## Requirement
Reading the records beneath this task, work out how many lines contain the word "μελών" and reply with only that number.
Data provided: Begin
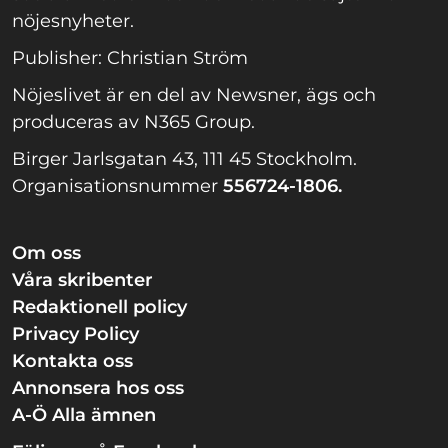
nöjesnyheter.
Publisher: Christian Ström
Nöjeslivet är en del av Newsner, ägs och
produceras av N365 Group.
Birger Jarlsgatan 43, 111 45 Stockholm.
Organisationsnummer
556724-1806.
Om oss
Våra skribenter
Redaktionell policy
Privacy Policy
Kontakta oss
Annonsera hos oss
A-Ö Alla ämnen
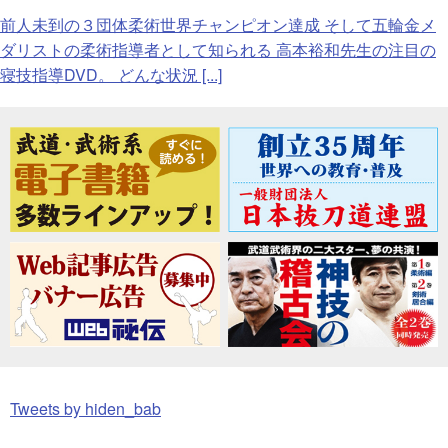
前人未到の３団体柔術世界チャンピオン達成 そして五輪金メ
ダリストの柔術指導者として知られる 高本裕和先生の注目の
寝技指導DVD。 どんな状況 [...]
Tweets by hiden_bab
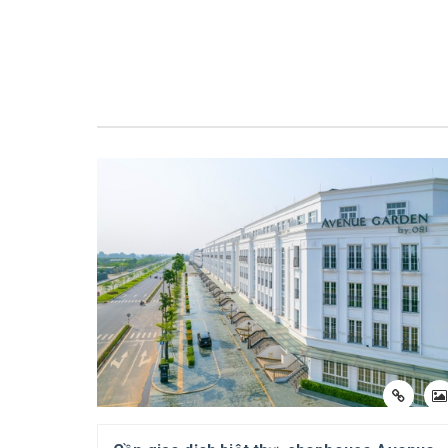
Shophouse LKC41 Embassy Garden là một tr
năng vượt trội.
Thông tin:
+ Vị trí: khu nhà ở thấp tầng - A1TT1 khu
+ Vị trí lô: LKC40
+ Diện tích đất: 146m2
+ Mặt tiền: 7.3m
+ Diện tích xây dựng: 97m2/sàn tầng 1.
+ Nhà xây: 04 tầng.
+ Tình trạng hoàn thiện: Hoàn thiện cơ bản: B
nước đầu chờ tới các tầng.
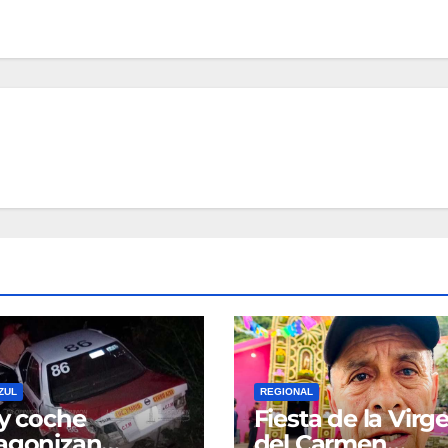
ZUL
REGIONAL
 y coche
Fiesta de la Virg
agonizan
del Carmen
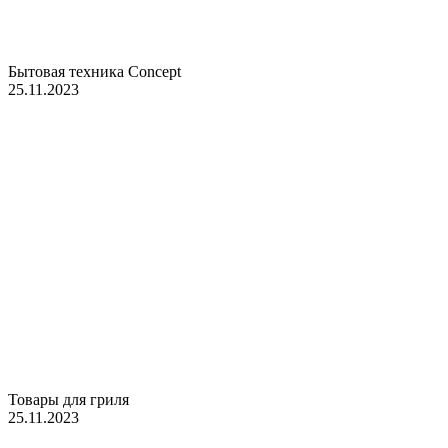
Бытовая техника Concept
25.11.2023
Товары для гриля
25.11.2023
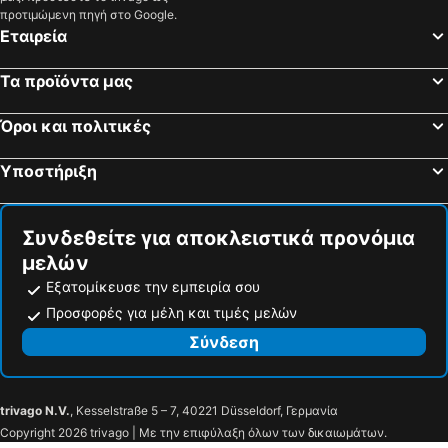
προτιμώμενη πηγή στο Google.
Akaya Bali
Dewani Villa Resort
Εταιρεία
The Cakra Hotel
Ramayana Hotel
Bumi Linggah Villas Bali
The Mavila Sanur
Τα προϊόντα μας
The MG Villa & SPA
Ratu-Queen
Όροι και πολιτικές
Prime Plaza Hotel Sanur - Bali
Bali Beach Hotel
Grand Palace Hotel Sanur - Bali
Respati Beach Hotel
Υποστήριξη
Bumas Hotel
Katala Villas
Swastika Bungalows
7 Bidadari Hotel Seminyak
Συνδεθείτε για αποκλειστικά προνόμια
d'Penjor Seminyak
Samaja Villas Kunti
μελών
Daun Bali Seminyak Hotel
Sanur Seaview Hotel
Εξατομίκευσε την εμπειρία σου
Προσφορές για μέλη και τιμές μελών
Σύνδεση
trivago N.V.
, Kesselstraße 5 – 7, 40221 Düsseldorf, Γερμανία
Copyright 2026 trivago | Με την επιφύλαξη όλων των δικαιωμάτων.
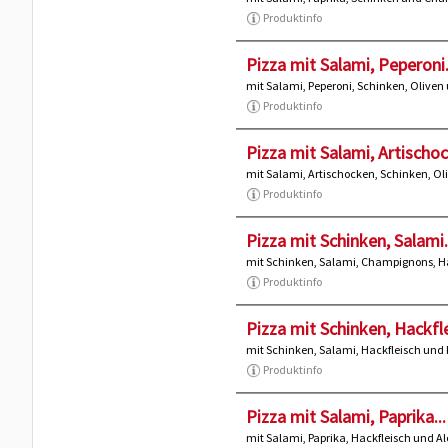
Produktinfo
Pizza mit Salami, Peperoni.
mit Salami, Peperoni, Schinken, Oliv
Produktinfo
Pizza mit Salami, Artischoc
mit Salami, Artischocken, Schinken, O
Produktinfo
Pizza mit Schinken, Salami.
mit Schinken, Salami, Champignons, H
Produktinfo
Pizza mit Schinken, Hackfle
mit Schinken, Salami, Hackfleisch und
Produktinfo
Pizza mit Salami, Paprika...
mit Salami, Paprika, Hackfleisch und Al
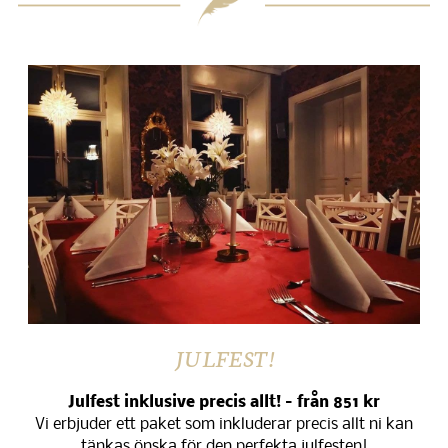
JULFEST!
Julfest inklusive precis allt! – från 851 kr
Vi erbjuder ett paket som inkluderar precis allt ni kan
tänkas önska för den perfekta julfesten!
Data provided: End
## Completed task
2